■ Assignment ■
Can the data below be set down again exactly, line for line?

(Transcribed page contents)
━━━━━━━━━━━━━━━━━━━━

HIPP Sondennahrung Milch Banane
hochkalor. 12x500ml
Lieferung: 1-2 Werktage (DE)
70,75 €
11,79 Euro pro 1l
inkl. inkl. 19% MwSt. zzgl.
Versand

━━━━━━━━━━━━━━━━━━━━

■ Output of the exercise ■
HIPP Sondennahrung Milch Banane
hochkalor. 12x500ml
Lieferung: 1-2 Werktage (DE)
70,75 €
11,79 Euro pro 1l
inkl. inkl. 19% MwSt. zzgl.
Versand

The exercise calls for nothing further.